── Records to process ──

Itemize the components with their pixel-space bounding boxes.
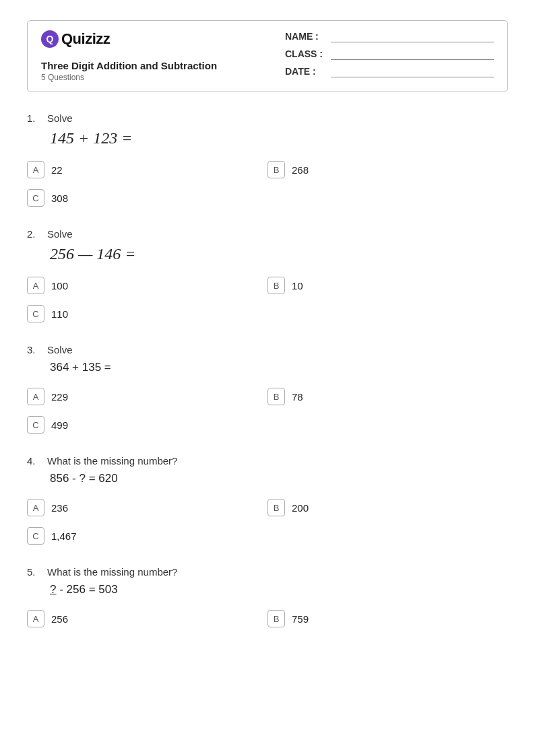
- option-badge-b-1: B: [268, 161, 285, 178]
- option-badge-1-5: B: [268, 610, 285, 627]
- option-row-b-3: B78: [268, 385, 508, 408]
- question-equation-5: ? - 256 = 503: [50, 583, 508, 596]
- option-empty-3: [268, 413, 508, 436]
- question-number-row-2: 2.Solve: [27, 228, 508, 240]
- option-badge-a-2: A: [27, 277, 44, 294]
- option-row-c-2: C110: [27, 302, 268, 325]
- options-grid-5: A256B759: [27, 607, 508, 630]
- question-number-row-4: 4.What is the missing number?: [27, 455, 508, 467]
- question-equation-2: 256 — 146 =: [50, 245, 508, 263]
- option-value-0-5: 256: [51, 613, 68, 625]
- option-badge-c-2: C: [27, 305, 44, 322]
- option-value-a-3: 229: [51, 391, 68, 403]
- question-number-4: 4.: [27, 455, 40, 467]
- option-row-c-1: C308: [27, 186, 268, 209]
- question-equation-3: 364 + 135 =: [50, 361, 508, 374]
- option-value-b-4: 200: [292, 502, 309, 514]
- option-badge-c-4: C: [27, 527, 44, 545]
- options-grid-3: A229B78C499: [27, 385, 508, 436]
- question-block-4: 4.What is the missing number?856 - ? = 6…: [27, 455, 508, 547]
- option-badge-0-5: A: [27, 610, 44, 627]
- option-value-c-2: 110: [51, 308, 68, 320]
- option-row-a-2: A100: [27, 274, 268, 297]
- question-instruction-2: Solve: [47, 228, 73, 240]
- class-label: CLASS :: [285, 48, 325, 59]
- question-number-1: 1.: [27, 112, 40, 124]
- option-badge-a-4: A: [27, 499, 44, 516]
- option-empty-1: [268, 186, 508, 209]
- logo: Q Quizizz: [41, 30, 217, 48]
- date-line: [331, 65, 494, 77]
- question-instruction-1: Solve: [47, 112, 73, 124]
- question-instruction-5: What is the missing number?: [47, 566, 177, 578]
- question-block-1: 1.Solve145 + 123 =A22B268C308: [27, 112, 508, 209]
- options-grid-1: A22B268C308: [27, 158, 508, 209]
- option-value-c-3: 499: [51, 419, 68, 431]
- date-label: DATE :: [285, 66, 325, 77]
- question-number-3: 3.: [27, 344, 40, 355]
- option-value-b-3: 78: [292, 391, 303, 403]
- option-empty-2: [268, 302, 508, 325]
- logo-icon-text: Q: [46, 34, 54, 44]
- option-row-a-1: A22: [27, 158, 268, 181]
- questions-container: 1.Solve145 + 123 =A22B268C3082.Solve256 …: [27, 112, 508, 630]
- date-field-row: DATE :: [285, 65, 494, 77]
- logo-text: Quizizz: [61, 30, 110, 48]
- option-row-b-2: B10: [268, 274, 508, 297]
- options-grid-4: A236B200C1,467: [27, 496, 508, 547]
- option-badge-b-4: B: [268, 499, 285, 516]
- option-empty-4: [268, 524, 508, 547]
- option-badge-b-2: B: [268, 277, 285, 294]
- option-row-1-5: B759: [268, 607, 508, 630]
- option-badge-a-3: A: [27, 388, 44, 405]
- question-number-row-5: 5.What is the missing number?: [27, 566, 508, 578]
- question-number-5: 5.: [27, 566, 40, 578]
- question-block-5: 5.What is the missing number?? - 256 = 5…: [27, 566, 508, 630]
- question-block-2: 2.Solve256 — 146 =A100B10C110: [27, 228, 508, 325]
- question-instruction-4: What is the missing number?: [47, 455, 177, 467]
- name-label: NAME :: [285, 31, 325, 42]
- options-grid-2: A100B10C110: [27, 274, 508, 325]
- option-badge-a-1: A: [27, 161, 44, 178]
- header-box: Q Quizizz Three Digit Addition and Subtr…: [27, 20, 508, 92]
- class-line: [331, 48, 494, 60]
- header-right: NAME : CLASS : DATE :: [285, 30, 494, 77]
- option-value-c-4: 1,467: [51, 530, 77, 542]
- question-equation-1: 145 + 123 =: [50, 129, 508, 147]
- option-value-a-1: 22: [51, 164, 63, 176]
- option-row-a-3: A229: [27, 385, 268, 408]
- option-value-c-1: 308: [51, 193, 68, 204]
- option-row-c-3: C499: [27, 413, 268, 436]
- option-row-b-4: B200: [268, 496, 508, 519]
- quiz-subtitle: 5 Questions: [41, 73, 217, 82]
- header-left: Q Quizizz Three Digit Addition and Subtr…: [41, 30, 217, 82]
- option-badge-c-3: C: [27, 416, 44, 434]
- option-row-b-1: B268: [268, 158, 508, 181]
- question-number-row-1: 1.Solve: [27, 112, 508, 124]
- option-row-c-4: C1,467: [27, 524, 268, 547]
- logo-icon: Q: [41, 30, 59, 48]
- name-line: [331, 30, 494, 42]
- question-number-row-3: 3.Solve: [27, 344, 508, 355]
- name-field-row: NAME :: [285, 30, 494, 42]
- question-equation-4: 856 - ? = 620: [50, 472, 508, 485]
- question-block-3: 3.Solve364 + 135 =A229B78C499: [27, 344, 508, 436]
- option-value-b-2: 10: [292, 280, 303, 291]
- option-value-a-2: 100: [51, 280, 68, 291]
- option-badge-c-1: C: [27, 189, 44, 207]
- quiz-title: Three Digit Addition and Subtraction: [41, 60, 217, 71]
- option-row-0-5: A256: [27, 607, 268, 630]
- option-value-1-5: 759: [292, 613, 309, 625]
- option-row-a-4: A236: [27, 496, 268, 519]
- question-instruction-3: Solve: [47, 344, 73, 355]
- option-value-b-1: 268: [292, 164, 309, 176]
- class-field-row: CLASS :: [285, 48, 494, 60]
- option-badge-b-3: B: [268, 388, 285, 405]
- question-number-2: 2.: [27, 228, 40, 240]
- option-value-a-4: 236: [51, 502, 68, 514]
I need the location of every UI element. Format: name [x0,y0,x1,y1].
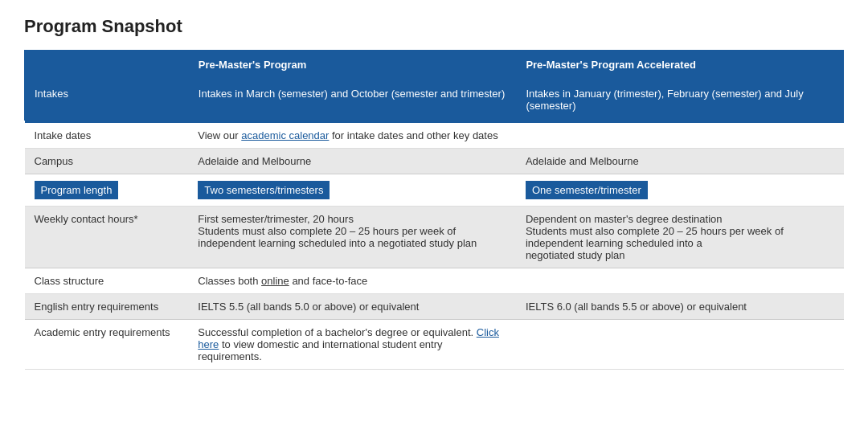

───

**Exercise description**
Copy out all of the material exactly as written, without its pictures.

**Written answer**
Itemize the components with their pixel-space bounding boxes.
- option-badge-b-1: B: [268, 161, 285, 178]
- option-badge-1-5: B: [268, 610, 285, 627]
- option-row-b-3: B78: [268, 385, 508, 408]
- question-equation-5: ? - 256 = 503: [50, 583, 508, 596]
- option-empty-3: [268, 413, 508, 436]
- question-number-row-2: 2.Solve: [27, 228, 508, 240]
- option-badge-a-2: A: [27, 277, 44, 294]
- option-row-c-2: C110: [27, 302, 268, 325]
- options-grid-5: A256B759: [27, 607, 508, 630]
- question-number-row-4: 4.What is the missing number?: [27, 455, 508, 467]
- question-equation-2: 256 — 146 =: [50, 245, 508, 263]
- option-value-0-5: 256: [51, 613, 68, 625]
- option-badge-c-2: C: [27, 305, 44, 322]
- option-value-a-3: 229: [51, 391, 68, 403]
- question-number-4: 4.: [27, 455, 40, 467]
- option-row-c-1: C308: [27, 186, 268, 209]
- question-equation-3: 364 + 135 =: [50, 361, 508, 374]
- option-value-b-4: 200: [292, 502, 309, 514]
- option-badge-c-4: C: [27, 527, 44, 545]
- options-grid-3: A229B78C499: [27, 385, 508, 436]
- question-block-4: 4.What is the missing number?856 - ? = 6…: [27, 455, 508, 547]
- option-badge-0-5: A: [27, 610, 44, 627]
- option-value-c-2: 110: [51, 308, 68, 320]
- option-row-a-2: A100: [27, 274, 268, 297]
- question-instruction-2: Solve: [47, 228, 73, 240]
- class-label: CLASS :: [285, 48, 325, 59]
- question-number-1: 1.: [27, 112, 40, 124]
- option-badge-a-4: A: [27, 499, 44, 516]
- option-empty-1: [268, 186, 508, 209]
- logo: Q Quizizz: [41, 30, 217, 48]
- date-line: [331, 65, 494, 77]
- question-instruction-1: Solve: [47, 112, 73, 124]
- question-instruction-5: What is the missing number?: [47, 566, 177, 578]
- question-block-1: 1.Solve145 + 123 =A22B268C308: [27, 112, 508, 209]
- options-grid-1: A22B268C308: [27, 158, 508, 209]
- option-value-c-3: 499: [51, 419, 68, 431]
- date-label: DATE :: [285, 66, 325, 77]
- question-number-3: 3.: [27, 344, 40, 355]
- option-value-b-3: 78: [292, 391, 303, 403]
- option-empty-2: [268, 302, 508, 325]
- logo-icon-text: Q: [46, 34, 54, 44]
- option-row-a-1: A22: [27, 158, 268, 181]
- questions-container: 1.Solve145 + 123 =A22B268C3082.Solve256 …: [27, 112, 508, 630]
- date-field-row: DATE :: [285, 65, 494, 77]
- logo-text: Quizizz: [61, 30, 110, 48]
- option-row-b-2: B10: [268, 274, 508, 297]
- options-grid-4: A236B200C1,467: [27, 496, 508, 547]
- option-badge-b-4: B: [268, 499, 285, 516]
- option-empty-4: [268, 524, 508, 547]
- option-badge-b-2: B: [268, 277, 285, 294]
- option-row-1-5: B759: [268, 607, 508, 630]
- option-badge-a-3: A: [27, 388, 44, 405]
- question-number-row-5: 5.What is the missing number?: [27, 566, 508, 578]
- question-number-5: 5.: [27, 566, 40, 578]
- question-block-5: 5.What is the missing number?? - 256 = 5…: [27, 566, 508, 630]
- question-block-2: 2.Solve256 — 146 =A100B10C110: [27, 228, 508, 325]
- question-instruction-4: What is the missing number?: [47, 455, 177, 467]
- name-label: NAME :: [285, 31, 325, 42]
- options-grid-2: A100B10C110: [27, 274, 508, 325]
- option-badge-a-1: A: [27, 161, 44, 178]
- header-box: Q Quizizz Three Digit Addition and Subtr…: [27, 20, 508, 92]
- class-line: [331, 48, 494, 60]
- header-right: NAME : CLASS : DATE :: [285, 30, 494, 77]
- option-value-c-4: 1,467: [51, 530, 77, 542]
- question-equation-1: 145 + 123 =: [50, 129, 508, 147]
- option-value-a-1: 22: [51, 164, 63, 176]
- option-row-a-3: A229: [27, 385, 268, 408]
- option-value-c-1: 308: [51, 193, 68, 204]
- option-row-c-3: C499: [27, 413, 268, 436]
- option-row-b-4: B200: [268, 496, 508, 519]
- quiz-subtitle: 5 Questions: [41, 73, 217, 82]
- header-left: Q Quizizz Three Digit Addition and Subtr…: [41, 30, 217, 82]
- option-badge-c-3: C: [27, 416, 44, 434]
- option-row-b-1: B268: [268, 158, 508, 181]
- question-number-row-1: 1.Solve: [27, 112, 508, 124]
- option-row-c-4: C1,467: [27, 524, 268, 547]
- logo-icon: Q: [41, 30, 59, 48]
- name-line: [331, 30, 494, 42]
- question-number-row-3: 3.Solve: [27, 344, 508, 355]
- name-field-row: NAME :: [285, 30, 494, 42]
- question-equation-4: 856 - ? = 620: [50, 472, 508, 485]
- question-block-3: 3.Solve364 + 135 =A229B78C499: [27, 344, 508, 436]
- option-value-b-2: 10: [292, 280, 303, 291]
- option-value-a-2: 100: [51, 280, 68, 291]
- option-badge-c-1: C: [27, 189, 44, 207]
- quiz-title: Three Digit Addition and Subtraction: [41, 60, 217, 71]
- option-row-0-5: A256: [27, 607, 268, 630]
- option-value-1-5: 759: [292, 613, 309, 625]
- option-row-a-4: A236: [27, 496, 268, 519]
- question-instruction-3: Solve: [47, 344, 73, 355]
- option-value-b-1: 268: [292, 164, 309, 176]
- class-field-row: CLASS :: [285, 48, 494, 60]
- option-badge-b-3: B: [268, 388, 285, 405]
- question-number-2: 2.: [27, 228, 40, 240]
- option-value-a-4: 236: [51, 502, 68, 514]
I need the location of every UI element. Format: name [x0,y0,x1,y1].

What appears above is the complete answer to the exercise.